Dampaknya mudah, dan mereka dapat menjamin bahwa Johny Afrian tidak terluka, tetapi akan berakibat fatal pada reputasinya, dan tidak ada yang akan datang ke Klinik Bunga Chrisan untuk perawatan medis di masa depan.
Johny Afrian, dokter jenius, akan berakhir di sini.
Michael Sunarto berjalan ke arah Johny Afrian dan berbisik di telinganya: "Tuan Kecil, pasiennya... tidak ada denyut nadinya."
Ketika dia mengucapkan beberapa kata terakhir, wajah Michael Sunarto pucat, seolah-olah dia baru pertama kali menghadapi situasi ini.
"Aku tahu."
Johny Afrian membungkuk dan mengambil denyut nadi. Kejutan asli dengan cepat berubah menjadi lelucon.
Paman David berkata dengan lembut, "Johny Afrian, beri tahu keluarga pasien, yang terbaik adalah menyelesaikannya secara pribadi, jika tidak maka akan memanggil polisi dan biro medis akan campur tangan, yang sangat merepotkan."
Dia sangat baik untuk Johny Afrian.
Johny Afrian tersenyum: "Paman, jangan khawatir, tidak akan ada yang salah dengan rumah sakit."
"Ayah, ayah, ada apa denganmu?"
Hampir suara itu jatuh, dan sebuah van melaju di pintu, pintu terbuka, dan lima atau enam pria dan wanita muncul.
Salah satu wanita paruh baya berteriak histeris dari kejauhan: "Ayah, kamu tidak bisa baik-baik saja, kamu adalah pilar keluarga ini."

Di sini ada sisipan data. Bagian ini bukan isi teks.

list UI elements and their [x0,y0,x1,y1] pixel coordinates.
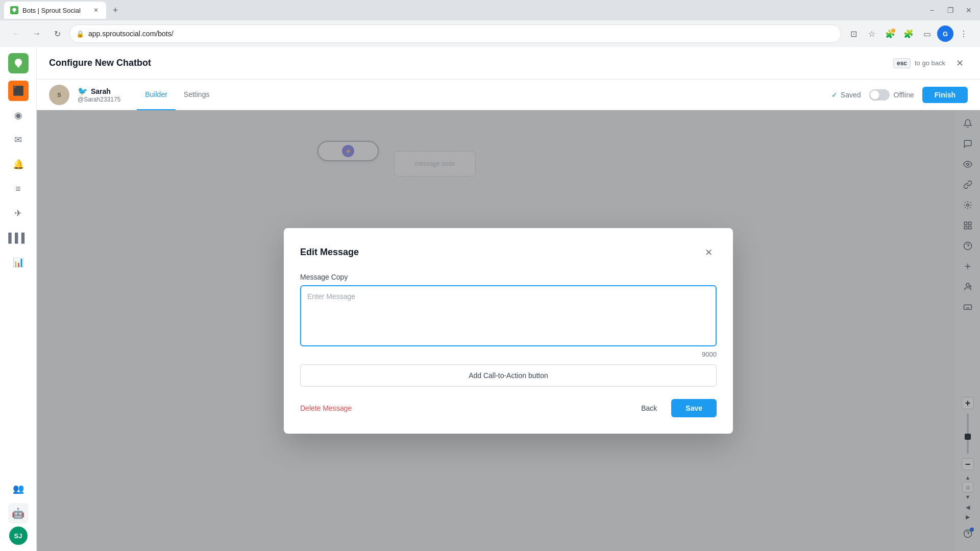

Beberapa sahabat di sekitarnya juga tampak sedih.
"Dokter yang tidak kompeten, bayar nyawa ayahku!"
Setelah melihat Johny Afrian yang santai dan puas, wanita paruh baya itu berteriak dan bergegas untuk mengalahkan Johny Afrian.
Michael Sunarto buru-buru mengulurkan tangan untuk menghentikannya.
"Lepaskan aku, lepaskan aku, aku akan membunuh dokter dukun itu."
Wanita paruh baya itu berteriak: "Bayar nyawa ayahku, bayar nyawa ayahku."
Beberapa teman juga dipenuhi dengan kemarahan yang benar, mengangkat tongkat mereka di tangan mereka dan menunjuk ke arah Johny Afrian, siap untuk bergegas mengalahkan Johny Afrian kapan saja.
"Aku mengerti siapa di antara kalian yang berani melakukannya!"
Ambrose Pesco berdiri dan memelototi mereka, wajahnya memerah, jika dia merasa tidak enak, dia akan mulai memperbaiki orang-orang ini.
"Kamu bahkan tidak melihat ayahmu, kamu hanya bersikeras bahwa dia sudah mati, dan kamu berteriak padaku untuk membunuhnya alih-alih memanggil ambulans ke rumah sakit."
"Juga, ayahmu telah meninggal kurang dari sepuluh menit. Kamu tidak memanggil polisi dan memberi tahu anggota keluargamu, jadi kamu semua muncul dengan tergesa-gesa ..."
Johny Afrian tidak peduli dengan tatapan semua orang, dan melambaikan pesan kepada Michael Sunarto: "Saya harus mengatakan kepada kamu lebih awal. Apakah kamu tahu bahwa ayahmu akan mati, atau apakah kamu mengirim ayahmu ke sini untuk mati?"